We've provided some code in `utils.py` to read this; take a look at that file for the details.

In [4]:
tags = ["O", "PER", "ORG", "LOC", "MISC"]
tag_to_num = {t:i for i,t in enumerate(tags)}
num_to_tag = {i:t for i,t in enumerate(tags)}
print tag_to_num

# Load to list( list( (word, tag) ) )
train_docs = utils.load_dataset("data/ner/train")
dev_docs = utils.load_dataset("data/ner/dev")

# Build vocabulary
word_stream = utils.canonicalize_words(utils.flatten([w for w,t in doc] 
                                                     for doc in train_docs))
vocab = vocabulary.Vocabulary(word_stream, size=V)

# Load to windows
train_w, train_y = utils.docs_to_windows(train_docs, tag_to_num, vocab, k)
dev_w, dev_y = utils.docs_to_windows(dev_docs, tag_to_num, vocab, k)

print "Train set: %d rows with" % len(train_w),
print "%d non-O tags" % sum(train_y != tag_to_num["O"])
print "Dev set: %d rows with" % len(dev_w),
print "%d non-O tags" % sum(dev_y != tag_to_num["O"])

{'ORG': 2, 'MISC': 4, 'PER': 1, 'O': 0, 'LOC': 3}
Train set: 203621 rows with 34043 non-O tags
Dev set: 51362 rows with 8603 non-O tags


Here's a sample of the loaded data, converting the indices back to strings:

In [5]:
cols = ["w_{i-2}", "w_{i-1}", "w_{i}", "w_{i+1}", "w_{i+2}", "y"]
utils.pretty_print_matrix(np.hstack([train_w[:5], 
                                     train_y[:5].reshape([-1,1])]), 
                          cols=cols, dtype=int)

def show_window(w, y):
  return ("[ %s ]" % " ".join(vocab.ids_to_words(w)) 
          + "- %s" % num_to_tag[y])
  
for i in range(5):
  print show_window(train_w[i], train_y[i])

Unnamed: 0,w_{i-2},w_{i-1},w_{i},w_{i+1},w_{i+2},y
0,0,0,948,12151,198,2
1,0,948,12151,198,590,0
2,948,12151,198,590,10,4
3,12151,198,590,10,3989,0
4,198,590,10,3989,207,0


[ <s> <s> eu rejects german ]- ORG
[ <s> eu rejects german call ]- O
[ eu rejects german call to ]- MISC
[ rejects german call to boycott ]- O
[ german call to boycott british ]- O


## Training our Model

With our data in array form, we can train our model much like any machine learning model. The code below is almost identical to the Week 4 NPLM notebook.
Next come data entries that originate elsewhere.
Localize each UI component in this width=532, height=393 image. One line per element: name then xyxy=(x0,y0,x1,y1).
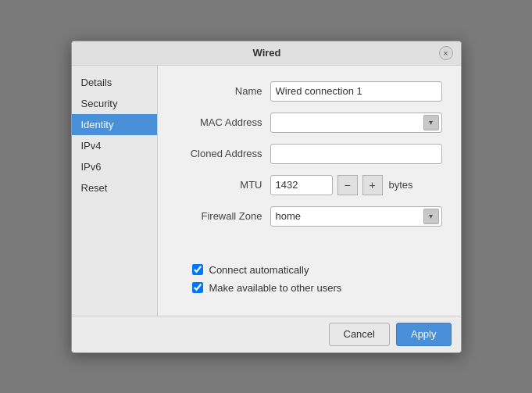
mac-row: MAC Address ▾ xyxy=(177,113,442,133)
mtu-controls: − + bytes xyxy=(270,175,413,195)
mtu-label: MTU xyxy=(177,179,270,191)
auto-connect-label[interactable]: Connect automatically xyxy=(209,264,309,276)
mac-select-wrapper: ▾ xyxy=(270,113,442,133)
dialog-footer: Cancel Apply xyxy=(72,316,461,352)
available-row: Make available to other users xyxy=(177,282,442,294)
mtu-increase-button[interactable]: + xyxy=(362,175,383,195)
sidebar-item-reset[interactable]: Reset xyxy=(72,177,157,198)
name-input[interactable] xyxy=(270,81,442,102)
mtu-input[interactable] xyxy=(270,175,333,195)
mac-input[interactable] xyxy=(270,113,442,133)
sidebar: Details Security Identity IPv4 IPv6 Rese… xyxy=(72,66,158,316)
name-label: Name xyxy=(177,85,270,97)
close-button[interactable]: × xyxy=(439,46,453,60)
cancel-button[interactable]: Cancel xyxy=(329,323,390,346)
auto-connect-row: Connect automatically xyxy=(177,264,442,276)
firewall-select-wrapper: home public work trusted ▾ xyxy=(270,206,442,227)
mtu-decrease-button[interactable]: − xyxy=(337,175,358,195)
apply-button[interactable]: Apply xyxy=(396,323,452,346)
wired-dialog: Wired × Details Security Identity IPv4 I… xyxy=(71,41,462,353)
dialog-title: Wired xyxy=(95,47,439,59)
name-row: Name xyxy=(177,81,442,102)
mtu-unit-label: bytes xyxy=(389,179,413,191)
firewall-select[interactable]: home public work trusted xyxy=(270,206,442,227)
firewall-row: Firewall Zone home public work trusted ▾ xyxy=(177,206,442,227)
cloned-label: Cloned Address xyxy=(177,148,270,159)
sidebar-item-security[interactable]: Security xyxy=(72,93,157,114)
form-section: Name MAC Address ▾ Cloned Address xyxy=(177,81,442,252)
auto-connect-checkbox[interactable] xyxy=(192,264,203,275)
cloned-row: Cloned Address xyxy=(177,144,442,164)
sidebar-item-details[interactable]: Details xyxy=(72,72,157,93)
sidebar-item-ipv4[interactable]: IPv4 xyxy=(72,135,157,156)
sidebar-item-identity[interactable]: Identity xyxy=(72,114,157,135)
firewall-label: Firewall Zone xyxy=(177,210,270,222)
sidebar-item-ipv6[interactable]: IPv6 xyxy=(72,156,157,177)
mtu-row: MTU − + bytes xyxy=(177,175,442,195)
content-area: Name MAC Address ▾ Cloned Address xyxy=(158,66,461,316)
mac-label: MAC Address xyxy=(177,116,270,128)
titlebar: Wired × xyxy=(72,41,461,66)
cloned-input[interactable] xyxy=(270,144,442,164)
make-available-label[interactable]: Make available to other users xyxy=(209,282,342,294)
dialog-body: Details Security Identity IPv4 IPv6 Rese… xyxy=(72,66,461,316)
checkboxes-section: Connect automatically Make available to … xyxy=(177,264,442,300)
make-available-checkbox[interactable] xyxy=(192,282,203,293)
We'll optimize cross-entropy loss as usual, but instead of measuring perplexity to evaluate performance, we'll measure F1 score on the non-O classes.

In [6]:
##
# Helper functions for training, to reduce boilerplate code

def train_batch(session, batch, alpha):
    feed_dict = {w_:batch[0],
                 y_:batch[1],
                 alpha_:alpha}
    c, _ = session.run([loss_, train_step_],
                       feed_dict=feed_dict)
    return c

def score_batch(session, batch):
  feed_dict = {w_:batch[0],
               y_:batch[1]}
  return session.run([loss_, pred_max_], feed_dict=feed_dict)
  
def batch_generator(w, y, batch_size):
    """Generate minibatches from data."""
    assert(len(w) == len(y))
    for i in xrange(0, len(w), batch_size):
        yield w[i:i+batch_size], y[i:i+batch_size]
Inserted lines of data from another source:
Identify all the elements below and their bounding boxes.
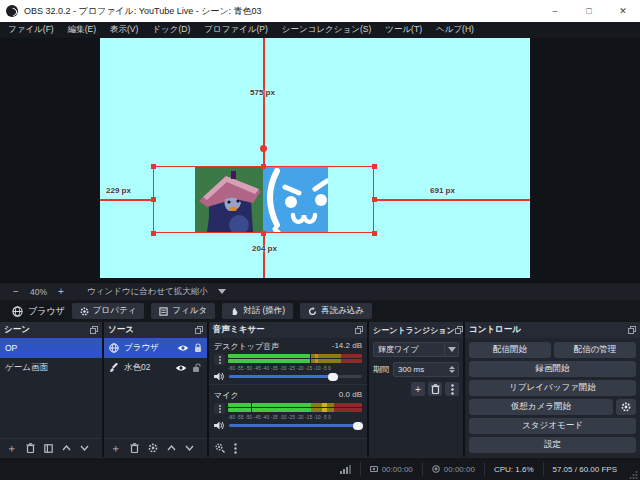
gear-icon xyxy=(80,307,89,316)
handle-mid-right[interactable] xyxy=(372,197,377,202)
move-source-down-button[interactable] xyxy=(185,445,194,451)
controls-panel-header[interactable]: コントロール xyxy=(465,322,640,338)
handle-top-center[interactable] xyxy=(261,164,266,169)
filters-button[interactable]: フィルタ xyxy=(151,303,215,319)
menu-tools[interactable]: ツール(T) xyxy=(385,24,422,36)
obs-window: OBS 32.0.2 - プロファイル: YouTube Live - シーン:… xyxy=(0,0,640,480)
selection-box[interactable] xyxy=(153,166,374,233)
manage-broadcast-button[interactable]: 配信の管理 xyxy=(554,342,636,358)
globe-icon xyxy=(109,343,119,353)
start-recording-button[interactable]: 録画開始 xyxy=(469,361,636,377)
minimize-button[interactable]: – xyxy=(538,0,572,22)
reload-button[interactable]: 再読み込み xyxy=(300,303,372,319)
handle-top-right[interactable] xyxy=(372,164,377,169)
channel-menu-button[interactable] xyxy=(214,354,225,365)
title-bar[interactable]: OBS 32.0.2 - プロファイル: YouTube Live - シーン:… xyxy=(0,0,640,22)
interact-button[interactable]: 対話 (操作) xyxy=(222,303,293,319)
globe-icon xyxy=(12,306,23,317)
eye-icon[interactable] xyxy=(177,344,189,352)
remove-source-button[interactable] xyxy=(130,443,139,453)
menu-scene-collection[interactable]: シーンコレクション(S) xyxy=(282,24,371,36)
record-timer: 00:00:00 xyxy=(422,462,484,476)
source-properties-button[interactable] xyxy=(148,443,158,453)
remove-transition-button[interactable] xyxy=(428,382,442,396)
maximize-button[interactable]: □ xyxy=(572,0,606,22)
popout-icon xyxy=(90,326,98,334)
add-transition-button[interactable]: + xyxy=(411,382,425,396)
transitions-panel-header[interactable]: シーントランジション xyxy=(369,322,463,338)
cpu-usage: CPU: 1.6% xyxy=(484,462,543,476)
move-source-up-button[interactable] xyxy=(167,445,176,451)
signal-bars-icon xyxy=(340,465,351,474)
advanced-audio-icon[interactable] xyxy=(215,443,225,453)
scene-label: ゲーム画面 xyxy=(5,362,48,374)
handle-top-left[interactable] xyxy=(151,164,156,169)
kebab-menu-icon[interactable] xyxy=(234,443,237,454)
transition-select[interactable]: 輝度ワイプ xyxy=(373,342,459,357)
studio-mode-button[interactable]: スタジオモード xyxy=(469,418,636,434)
scenes-panel-header[interactable]: シーン xyxy=(0,322,102,338)
zoom-out-button[interactable]: − xyxy=(10,286,22,297)
add-source-button[interactable]: ＋ xyxy=(110,443,121,454)
handle-bottom-center[interactable] xyxy=(261,231,266,236)
guide-line-bottom xyxy=(263,233,265,278)
filter-icon xyxy=(159,307,168,316)
speaker-icon[interactable] xyxy=(214,421,225,430)
move-scene-down-button[interactable] xyxy=(80,445,89,451)
filters-label: フィルタ xyxy=(172,305,207,317)
start-streaming-button[interactable]: 配信開始 xyxy=(469,342,551,358)
spin-down-icon[interactable] xyxy=(449,370,455,373)
handle-bottom-right[interactable] xyxy=(372,231,377,236)
preview-canvas[interactable]: 575 px 229 px 691 px 204 px xyxy=(100,38,530,278)
sources-panel-header[interactable]: ソース xyxy=(104,322,207,338)
guide-label-left: 229 px xyxy=(106,186,131,195)
speaker-icon[interactable] xyxy=(214,372,225,381)
scene-item-op[interactable]: OP xyxy=(0,338,102,358)
handle-mid-left[interactable] xyxy=(151,197,156,202)
menu-profile[interactable]: プロファイル(P) xyxy=(204,24,268,36)
slider-handle[interactable] xyxy=(353,422,363,430)
source-item-mizuiro02[interactable]: 水色02 xyxy=(104,358,207,378)
properties-button[interactable]: プロパティ xyxy=(72,303,145,319)
menu-view[interactable]: 表示(V) xyxy=(110,24,138,36)
menu-file[interactable]: ファイル(F) xyxy=(8,24,54,36)
settings-button[interactable]: 設定 xyxy=(469,437,636,453)
virtual-camera-settings-button[interactable] xyxy=(616,399,636,415)
menu-help[interactable]: ヘルプ(H) xyxy=(436,24,474,36)
duration-spinbox[interactable]: 300 ms xyxy=(393,362,459,377)
remove-scene-button[interactable] xyxy=(26,443,35,453)
scene-item-game[interactable]: ゲーム画面 xyxy=(0,358,102,378)
rotate-handle[interactable] xyxy=(260,145,267,152)
start-replay-buffer-button[interactable]: リプレイバッファ開始 xyxy=(469,380,636,396)
menu-docks[interactable]: ドック(D) xyxy=(152,24,190,36)
fit-to-window-dropdown[interactable]: ウィンドウに合わせて拡大縮小 xyxy=(81,284,232,300)
record-icon xyxy=(432,465,440,473)
stream-time: 00:00:00 xyxy=(382,465,413,474)
brush-icon xyxy=(109,363,119,373)
channel-menu-button[interactable] xyxy=(214,403,225,414)
unlock-icon[interactable] xyxy=(192,363,202,373)
refresh-icon xyxy=(308,307,317,316)
close-button[interactable]: ✕ xyxy=(606,0,640,22)
eye-icon[interactable] xyxy=(175,364,187,372)
mixer-panel-header[interactable]: 音声ミキサー xyxy=(209,322,367,338)
move-scene-up-button[interactable] xyxy=(62,445,71,451)
add-scene-button[interactable]: ＋ xyxy=(6,443,17,454)
slider-handle[interactable] xyxy=(328,373,338,381)
zoom-in-button[interactable]: + xyxy=(55,286,67,297)
volume-slider[interactable] xyxy=(229,424,362,427)
chevron-down-icon xyxy=(448,347,456,352)
lock-icon[interactable] xyxy=(194,343,202,353)
scene-filters-button[interactable] xyxy=(44,444,53,453)
transition-properties-button[interactable] xyxy=(445,382,459,396)
start-virtual-camera-button[interactable]: 仮想カメラ開始 xyxy=(469,399,613,415)
handle-bottom-left[interactable] xyxy=(151,231,156,236)
source-item-browser[interactable]: ブラウザ xyxy=(104,338,207,358)
fps-counter: 57.05 / 60.00 FPS xyxy=(543,462,627,476)
popout-icon xyxy=(628,326,636,334)
menu-edit[interactable]: 編集(E) xyxy=(68,24,96,36)
spin-up-icon[interactable] xyxy=(449,366,455,369)
resize-grip[interactable] xyxy=(628,470,638,480)
obs-app-icon xyxy=(6,5,18,17)
volume-slider[interactable] xyxy=(229,375,362,378)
We'll also define some helpers to compute and measure our predictions:

In [7]:
##
# Evaluation code for multi-class prediction
from sklearn import metrics

def eval_performance(y_true, y_pred, tagnames):
  pre, rec, f1, support = metrics.precision_recall_fscore_support(y_true, y_pred)
  avg_pre = (100*sum(pre[1:] * support[1:])/sum(support[1:]))
  avg_rec = (100*sum(rec[1:] * support[1:])/sum(support[1:]))
  avg_f1 = (100*sum(f1[1:] * support[1:])/sum(support[1:]))
  print "mean P, R, F1: %.02f%% / %.02f%% / %.02f%%" % (avg_pre, avg_rec, avg_f1)
    
def pred_dataset(session, w, y):
  y_pred = []
  for batch in batch_generator(w, y, batch_size=1000):
    _, yp = score_batch(session, batch)
    y_pred.extend(yp)
  return y_pred

And finally, we'll train our model and evaluate on the dev set! The model should train very quickly, less than a minute or so with the default parameters - although this depends somewhat on your hardware.

In [8]:
# One epoch = one pass through the training data
num_epochs = 3
batch_size = 100
alpha = 0.1  # learning rate
print_every = 1000

np.random.seed(42)

session = tf.Session()
session.run(init_)

t0 = time.time()
for epoch in xrange(1,num_epochs+1):
  t0_epoch = time.time()
  epoch_cost = 0.0
  print ""
  for i, batch in enumerate(batch_generator(train_w, train_y, batch_size)):
      if (i % print_every == 0):
          print "[epoch %d] seen %d minibatches" % (epoch, i)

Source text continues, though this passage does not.